What you should do: Restate word for word every line from the top of the data below down through the line that holds "Task: Click on the Карта сайта".

Pixel coordinate grounding data:
=======

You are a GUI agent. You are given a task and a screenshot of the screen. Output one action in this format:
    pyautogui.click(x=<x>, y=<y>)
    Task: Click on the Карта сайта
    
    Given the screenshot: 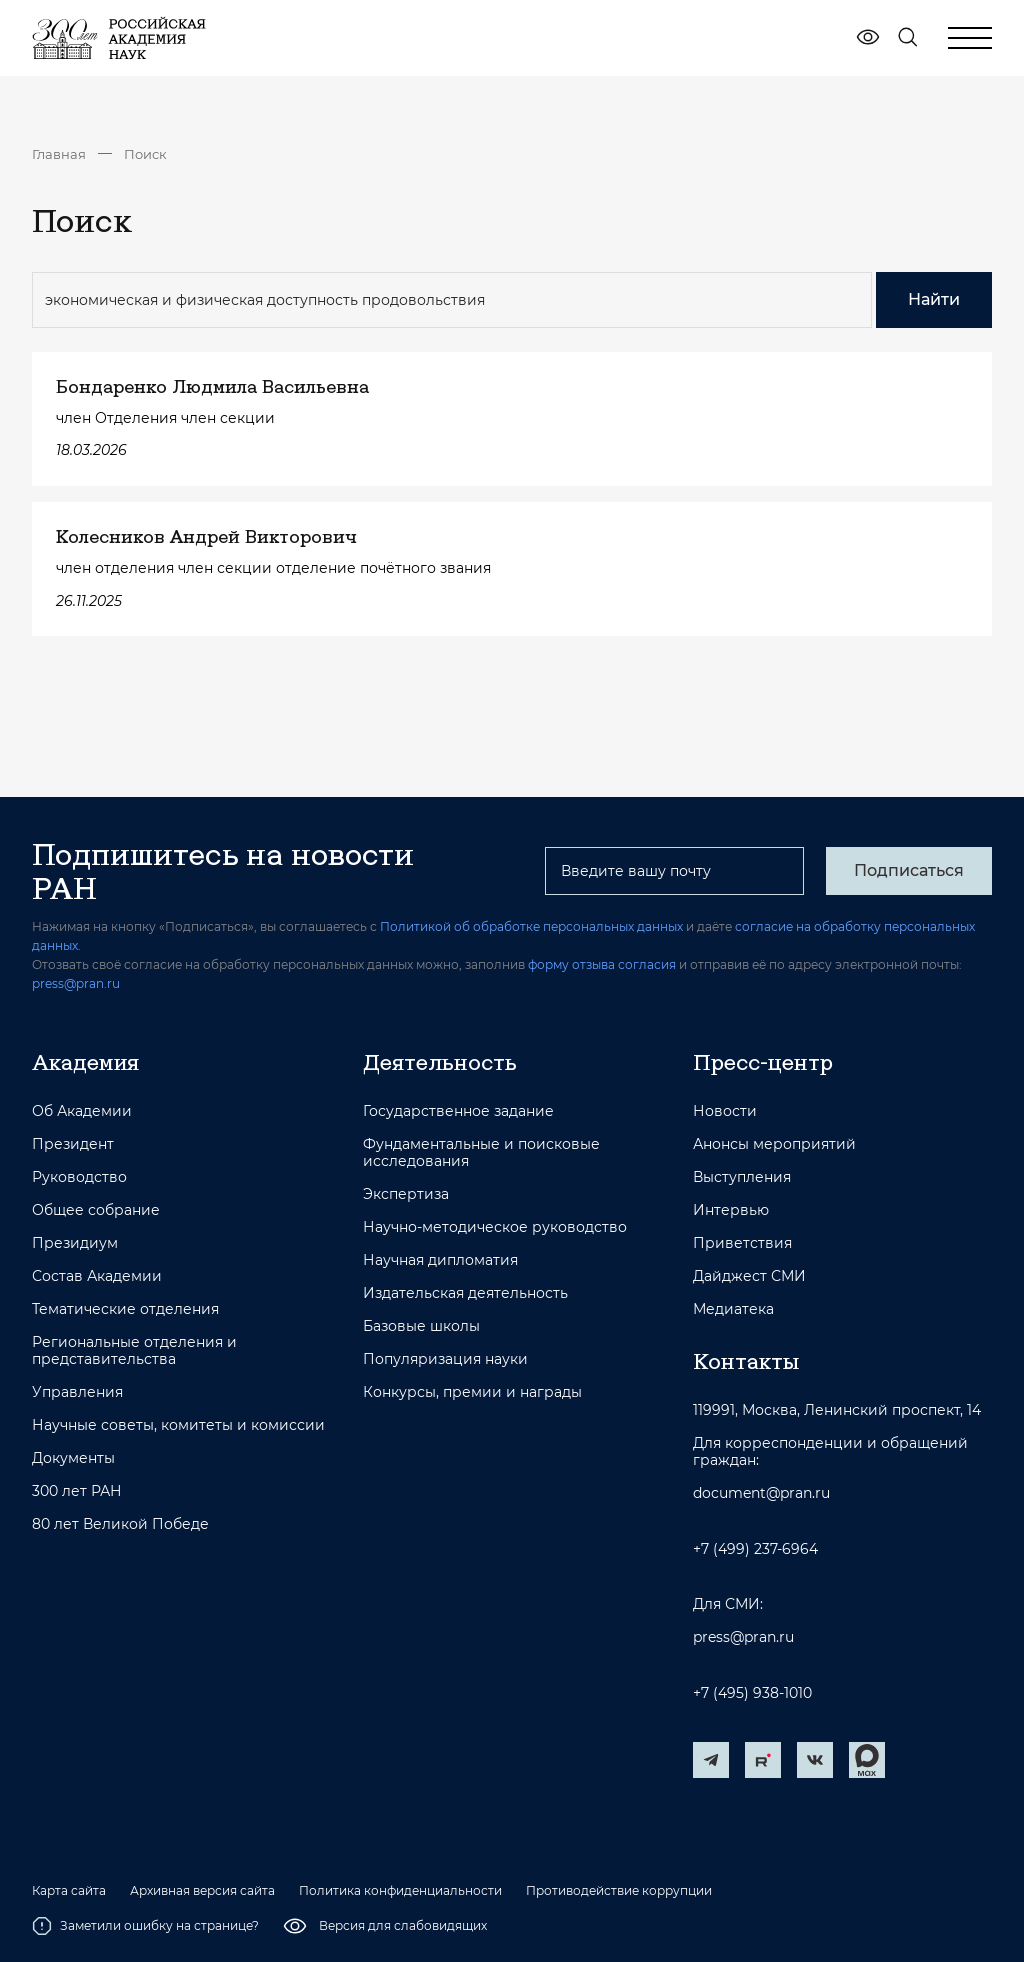 What is the action you would take?
    pyautogui.click(x=69, y=1891)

=======

Exercise answer:
You are a GUI agent. You are given a task and a screenshot of the screen. Output one action in this format:
    pyautogui.click(x=<x>, y=<y>)
    Task: Click on the Карта сайта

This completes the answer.